==== Data
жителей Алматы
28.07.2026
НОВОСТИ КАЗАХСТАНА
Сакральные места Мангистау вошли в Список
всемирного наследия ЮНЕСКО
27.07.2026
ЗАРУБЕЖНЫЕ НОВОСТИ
========
Scan the entries and show every line in which the word "НОВОСТИ" is found.

◆ Exercise result ◆
НОВОСТИ КАЗАХСТАНА
ЗАРУБЕЖНЫЕ НОВОСТИ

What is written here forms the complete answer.